_WHAT YOU HAVE TO DO_
Here are the records. Write out exactly the lines between the one holding "FILTRER PAR DATE" and the one holding "Date de dernière modification", inclusive.

_Stored records_
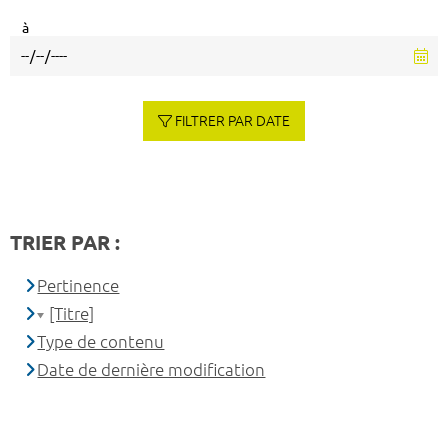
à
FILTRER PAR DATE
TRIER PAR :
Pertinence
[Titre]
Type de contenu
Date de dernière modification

==

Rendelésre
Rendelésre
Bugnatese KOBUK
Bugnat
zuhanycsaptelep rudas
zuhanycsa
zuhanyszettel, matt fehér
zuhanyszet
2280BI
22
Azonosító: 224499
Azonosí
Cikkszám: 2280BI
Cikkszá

_YOUR RESPONSE_
FILTRER PAR DATE
TRIER PAR :
Pertinence
[Titre]
Type de contenu
Date de dernière modification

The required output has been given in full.